Если бы не война, опять вернулся к этой мысли Седлецкий, славно бы приехать сюда туристом… Побродить по горным пастбищам, попить айрана, отведать козьего мяса с каперсами, молодым чесноком и крепчайшим соусом-тузлуком. Однако ни разу не приезжал Седлецкий в Шаону праздным гостем. Впервые он попал сюда с заданием подготовить плацдарм для будущей работы, сразу после Афгана, когда еще звучали последние выстрелы на перевале Саланг, когда аналитики Управления еще только просчитывали развал СССР в качестве одного из многих возможных и вовсе не обязательных вариантов постперестроечной действительности. И когда в Шаоне победил Национальный фронт, а вчерашний полковник Советской Армии стал премьер-министром, сплетенная Седлецким сеть уже давала первые уловы…
Вдали показался военный городок – два десятка белых строений за излучиной мелкой, играющей на камнях, реки. Трехпролетный мост под солнцем казался белым.
Мост, подумал Седлецкий, вот самое слабое место. Конечно, в шестидесятые, когда строили военный городок, меньше всего думали, что дорогу через реку когда-нибудь пережут здешние же партизаны.
– А что, майор, мост хорошо охраняется? – спросил Федосеев, в который раз угадывая мысли Седлецкого.
Генерал, как все больше убеждался его спутник по командировке, не соответствовал характеристике, добытой Седлецким. Коллеги называли Федосеева Большим Бэ. С первым определением просто – из-за роста и пуза. А «Бэ» расшифровывалось еще проще – бревно.
В ответ на вопрос генерала Алиев пожал плечами:
– Нэ наша проблема. Мост охраняет дивизия.
Машина между тем спустилась в глубокую лощинку. Здесь зелень по обочинам дороги была сочнее, мелькнули желтые перистые цветы. На подъеме из лощины их ждала рогатка: две полосатые перекрещенные железяки с красными габаритными тряпками. Солдат в полевой форме, в каске и с калашом поднял руку.
– Шайтан! – пробормотал Алиев. – Мою машину все знают…
Водитель притормозил волгу рядом с рогаткой, высунул голову наружу и вдруг начал медленно поднимать руки. Алиев на переднем сидении задергался, вытаскивая из бокового кармана пистолет.

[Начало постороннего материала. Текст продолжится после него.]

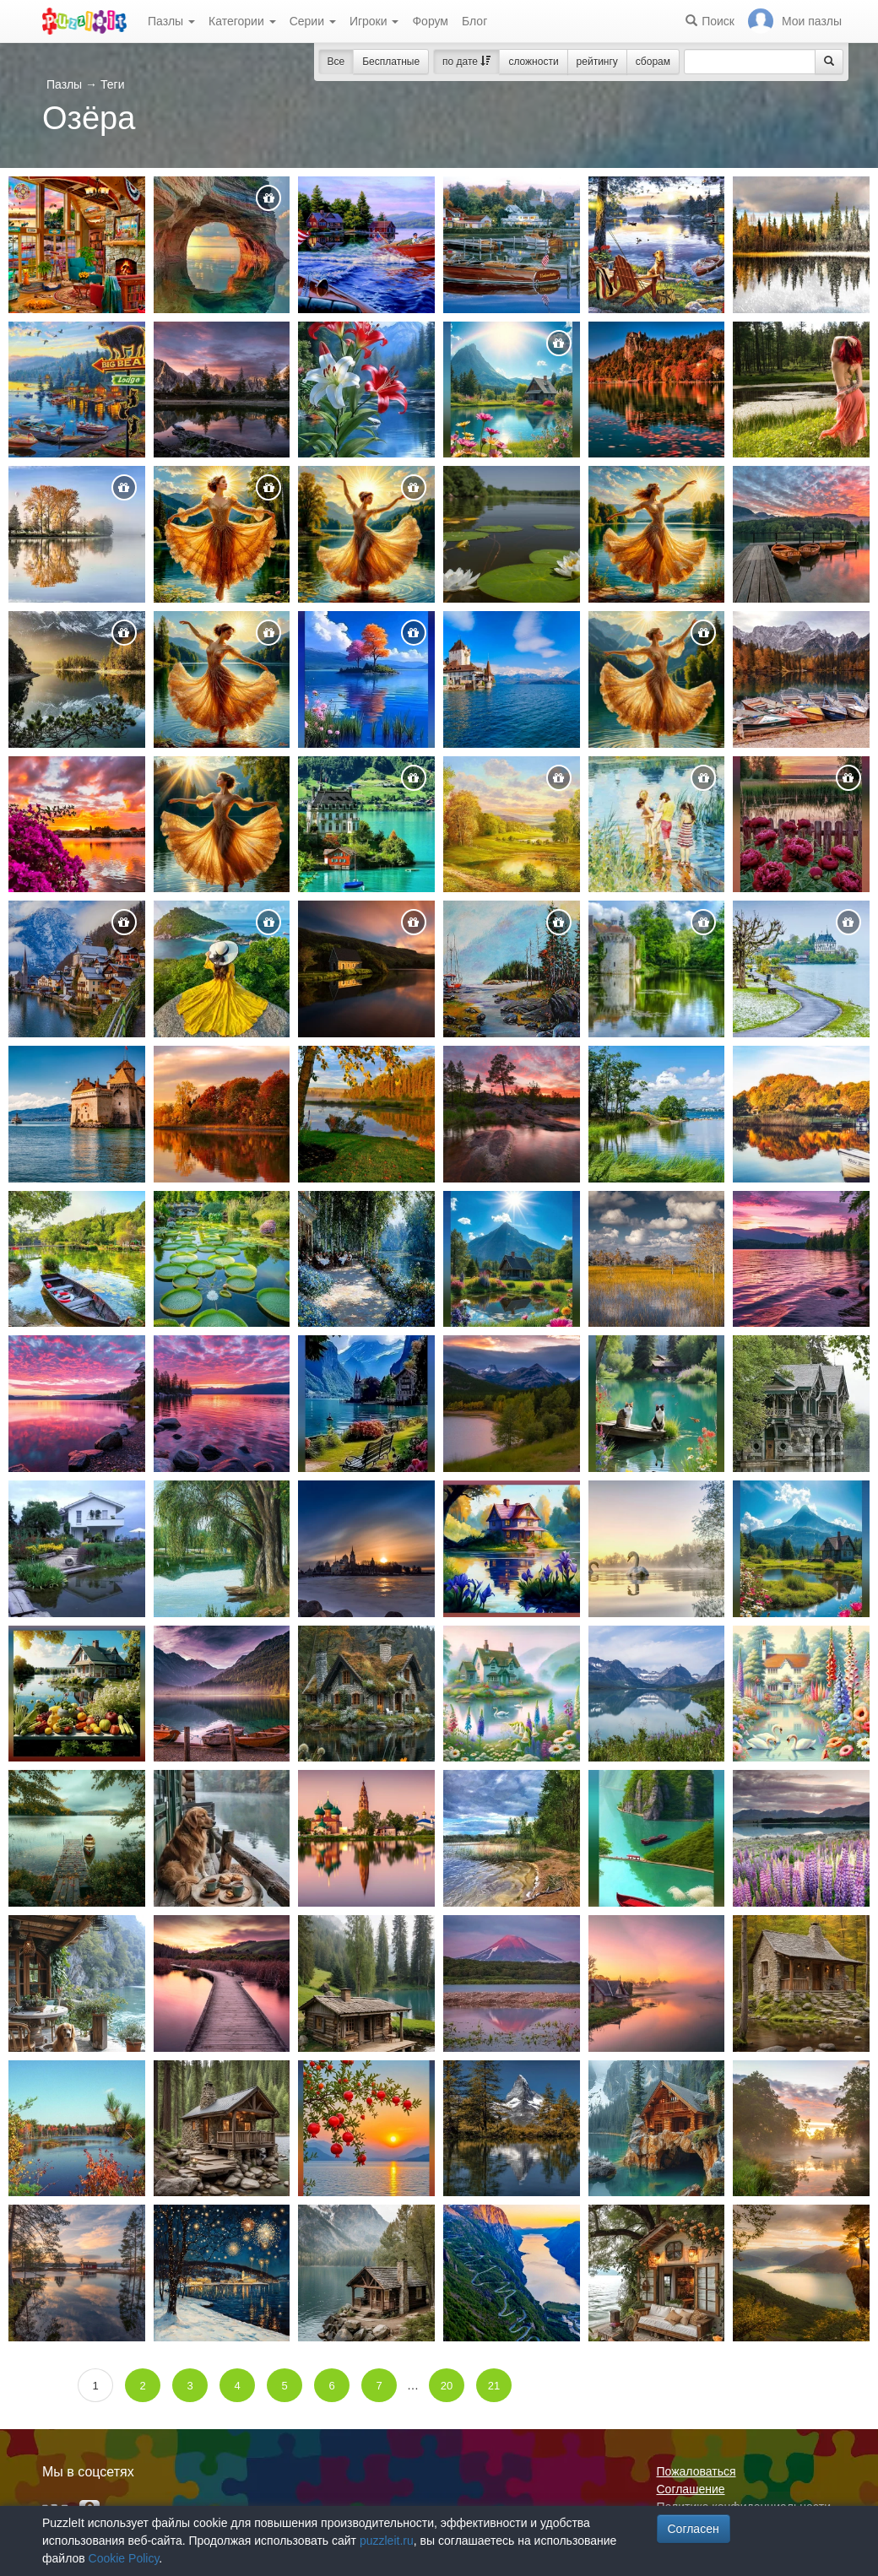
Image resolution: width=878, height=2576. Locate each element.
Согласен (693, 2528)
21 (494, 2385)
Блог (474, 21)
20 (447, 2385)
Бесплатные (391, 62)
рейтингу (597, 62)
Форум (430, 21)
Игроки (374, 21)
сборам (653, 62)
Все (336, 62)
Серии (313, 21)
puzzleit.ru (387, 2540)
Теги (112, 84)
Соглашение (691, 2489)
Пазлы (171, 21)
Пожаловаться (696, 2471)
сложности (533, 62)
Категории (242, 21)
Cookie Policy (124, 2558)
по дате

Дверь рывком распахнулась, и худой мальчишка ударил майора прикладом автомата в ключицу. Седлецкий оглянулся: из сопровождающего автобуса чинно выходила охрана с высоко вздернутыми руками. Люди, мгновенно вставшие из кюветов, занимали дорогу.
– Какого хрена, а? – заорал генерал в бородатое лицо, показавшееся в распахнутой дверце. – Вы знаете, мать вашу, кто я такой?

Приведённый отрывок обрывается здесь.